Sejumlah negara kapitalis Barat dalam usahanya membendung pengaruh komunis dari Utara yang identik dengan RRT, sejak awal telah berusaha melakukan kegiatan anti-Tionghoa/Tiongkok untuk mengalihkan perhatian rakyat Indonesia dari kegiatan anti imperialisme Amerika-Inggris. Kegiatan utama mereka adalah melakukan propaganda anti Tionghoa/Tiongkok secara aktif dan intensif. Mereka berusaha membelokkan opini rakyat Indonsia dengan menyatakan bahwa musuh bangsa dan rakyat Indonesia yang sesungguhnya adalah Cina yang berasal dari Utara yaitu RRT.

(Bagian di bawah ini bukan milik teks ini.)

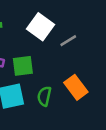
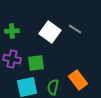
gray line: (68, 41) -> (75, 29), moved, turned 64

Belajar dari pengalaman mereka di Malaya pada dekade 1950-an, Inggris berusaha memainkan kartu etnik dengan melakukan propaganda untuk menekankan peranan etnis Tionghoa dalam pengembangan komunis. Roland Challis, seorang petugas BBC yang cemerlang mengatakan sebagai berikut :
“Salah satu sukses yang diinginkan pihak Barat, adalah mengatur agar para politisi non komunis Indonesia percaya bahwa sumber komunisme yang utama adalah minoritas Tionghoa di Indonesia. Ini dapat merubah situasi menjadi masalah etnis. Memang sangat mengerikan melakukan hal ini, yang saya maksud cara-cara menghasut orang-orang Indonesia untuk bangkit dan menganiaya orang-orang Tionghoa.....yang dipaksa memasuki kerangka berpikir semacam itu. Orang-orang Indonesia harus diyakinkan bahwa orang-orang Tionghoa yang jahat inilah yang sesungguhnya komunis. Saya sangat surprise, apabila hal ini bukan ulah IRD[3], pasti sesorang di jajaran pemerintahan Inggris yang telah mengusulkan ide ini.”[4]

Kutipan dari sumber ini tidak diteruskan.